A Mezuzah is the small but potent expression of Jewish identity and faith. In the old quarters of Spanish cities there are empty crevices in the doorposts that centuries ago served as mezuzot and now remain mute witnesses of great tragedies. To make a mezuzah is to become part of an unbroken chain of identity that draws strength from the past and gives meaning to the future.
Jewish Figures are the archetypes of our personal legends. They were the characters in the stories we heard as children; the figures that never left us but grew into the secret voices that advise us and ultimately become our judges. They can be either serious or whimsical, rooted in a biblical story, a shtetl or a Chassidic wedding celebration.
Jewish artifacts are objects used in Jewish religious practice in homes and synagogues, designed for rituals which evolved over thousands of years. To reinterpret these objects now, bring out their visual potential and research their origins, gives a sense of direct contact with craftsmen who through generations did their part in creating the symbols of Jewish survival.

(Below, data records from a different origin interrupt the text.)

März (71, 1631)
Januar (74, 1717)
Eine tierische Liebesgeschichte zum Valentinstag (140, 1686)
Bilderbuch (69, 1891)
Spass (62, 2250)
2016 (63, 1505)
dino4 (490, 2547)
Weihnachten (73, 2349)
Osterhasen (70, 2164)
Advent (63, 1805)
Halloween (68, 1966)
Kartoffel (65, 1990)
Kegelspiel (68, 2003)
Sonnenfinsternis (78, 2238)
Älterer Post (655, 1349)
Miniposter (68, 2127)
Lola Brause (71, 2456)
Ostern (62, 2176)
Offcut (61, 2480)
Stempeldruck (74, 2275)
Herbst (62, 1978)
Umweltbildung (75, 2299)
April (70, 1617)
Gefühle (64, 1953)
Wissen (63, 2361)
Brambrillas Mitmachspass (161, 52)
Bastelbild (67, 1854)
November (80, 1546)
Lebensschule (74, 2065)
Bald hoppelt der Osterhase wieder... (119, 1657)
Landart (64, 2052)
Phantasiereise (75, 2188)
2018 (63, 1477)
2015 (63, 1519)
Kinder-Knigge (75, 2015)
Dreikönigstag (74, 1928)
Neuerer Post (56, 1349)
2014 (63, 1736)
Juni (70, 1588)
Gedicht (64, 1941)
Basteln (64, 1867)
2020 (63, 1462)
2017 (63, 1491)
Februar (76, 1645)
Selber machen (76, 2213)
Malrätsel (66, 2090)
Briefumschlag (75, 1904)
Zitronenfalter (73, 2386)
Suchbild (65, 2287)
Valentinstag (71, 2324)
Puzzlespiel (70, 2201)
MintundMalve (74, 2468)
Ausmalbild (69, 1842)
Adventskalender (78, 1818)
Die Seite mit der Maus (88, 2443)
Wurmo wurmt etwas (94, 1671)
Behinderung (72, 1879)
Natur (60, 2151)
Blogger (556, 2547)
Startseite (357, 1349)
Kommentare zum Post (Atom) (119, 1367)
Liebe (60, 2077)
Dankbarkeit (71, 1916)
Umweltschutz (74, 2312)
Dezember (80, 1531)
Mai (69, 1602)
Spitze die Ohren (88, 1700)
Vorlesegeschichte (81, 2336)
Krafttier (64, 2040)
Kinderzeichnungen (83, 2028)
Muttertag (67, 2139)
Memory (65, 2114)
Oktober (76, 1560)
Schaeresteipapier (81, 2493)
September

It is impossible to be indifferent to Jerusalem: it inspires, it infuriates, and as the 137th psalm warns, one forgets it at one’s own peril. The diverse buildings of the city have a powerful unity imposed by the stones from which they are constructed; the city was erected by conquerors, destroyed and built again by other conquerors. The three great religions are centered here, they co-exist but when they quarrel the world shakes. This fusion of time, style and conflict is that which inspired our sculpture of Jerusalem. It is constructed as a sphere because it is a world in its own right and because mediaeval mapmakers drew Jerusalem as a circular city – the center and the navel of the universe. Depicted are the enclosing walls with their diverse styles; the seven symbolic gates that lead into the city, the Temple Mount, churches, mosques and the villages that lie outside in the shadow of its walls.